On August 27, 2015, sheriffs at the Santa Clara County Main Jail found a 31-year-old inmate with a history of mental illness dead in his cell. His body was covered in feces and vomit.

The county medical examiner concluded that the man, Michael Tyree, died of massive internal bleeding from blunt force trauma. Three sheriffs deputies have been charged with his murder.

Tyree was in the jail because a judge ordered him to seek treatment for his bipolar disorder and drug addiction. The judge thought the man, who was homeless, would be safer locked up than wandering the streets until he could be admitted to a community treatment center.

Inmate advocates are suing a range of counties in California, including Alameda, Fresno, Monterey, Riverside, Santa Cruz, Santa Clara, Sutter and Yuba, for gross deficiencies in their handling of mentally ill offenders. They say inmates are not receiving care for their conditions, or if they are, it’s generally substandard. Advocates say that mentally ill offenders are often isolated from other prisoners in conditions of sensory deprivation that exacerbate and can even induce mental illnesses.
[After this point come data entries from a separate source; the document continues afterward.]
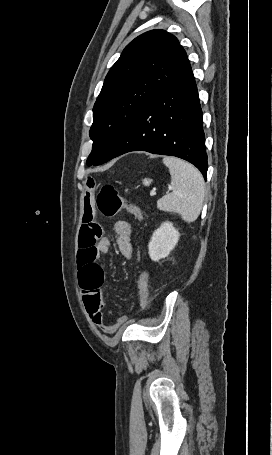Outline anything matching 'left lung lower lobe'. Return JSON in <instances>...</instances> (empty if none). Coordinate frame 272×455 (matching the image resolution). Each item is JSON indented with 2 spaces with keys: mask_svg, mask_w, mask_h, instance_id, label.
<instances>
[{
  "mask_svg": "<svg viewBox=\"0 0 272 455\" xmlns=\"http://www.w3.org/2000/svg\"><path fill=\"white\" fill-rule=\"evenodd\" d=\"M202 119L195 78L188 65L142 109L102 163L127 152L147 151L187 160L206 179Z\"/></svg>",
  "mask_w": 272,
  "mask_h": 455,
  "instance_id": "obj_1",
  "label": "left lung lower lobe"
}]
</instances>
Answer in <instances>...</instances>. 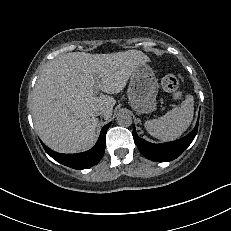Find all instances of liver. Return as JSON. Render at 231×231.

On any given day, between 16,000 to 24,000 people with mental disorders are detained in California jails, but there’s scant public information about them.

How many of them are serving time, and under what conditions? Are they receiving treatment or medication for their disorders? Are they alone in a cell? For how long and to what effect? Who is taking care of them and how much training do they receive?  These are the questions we will seek to answer for our joint 2015 California Data Fellowship.

There are no readily available answers. Each jail system tracks inmates in its own way, and they are required to report very little to the state. So we’re weaving disparate data from numerous sources throughout the state to better understand the treatment of mentally ill offenders throughout California.

This will help us see whether there are patterns—what programs are working, what aren’t. It will also give us a view of the impact of realignment and the passage of Proposition 47 on California jails.

We’ve compiled a list of key data sources that can provide answers, including California’s DOJ, state agencies, public safety organizations, researchers and lawsuits. And we’ve identified holes in the existing data—and strategized on how to fill them.

For example, we know California’s attorney general tracks in-custody deaths but does not appear to collect information on the mental health status of offenders who died. Can we find that information from county coroners, court or jail records and families of deceased offenders?

Our initial work will be to contact each county government and find out which data they keep on mentally ill inmates. We’re in the process of developing a consistent query for this task.

We expect to follow up on these initial contacts with public records requests, phone calls and emails. Some counties are likely to provide answers readily, others may obfuscate, while some simply will not be able to provide the data because they just don’t track it.

While we’re building our database, we’ll also be looking for people with experiences to share: people who have been incarcerated, had loved ones incarcerated or who worked or had some other professional contact with California’s jails. 

It’s a daunting task, but a worthy one.

We know that at the very least we will be able to show how little we know about this population and how much more we should know to ensure their safety and welfare.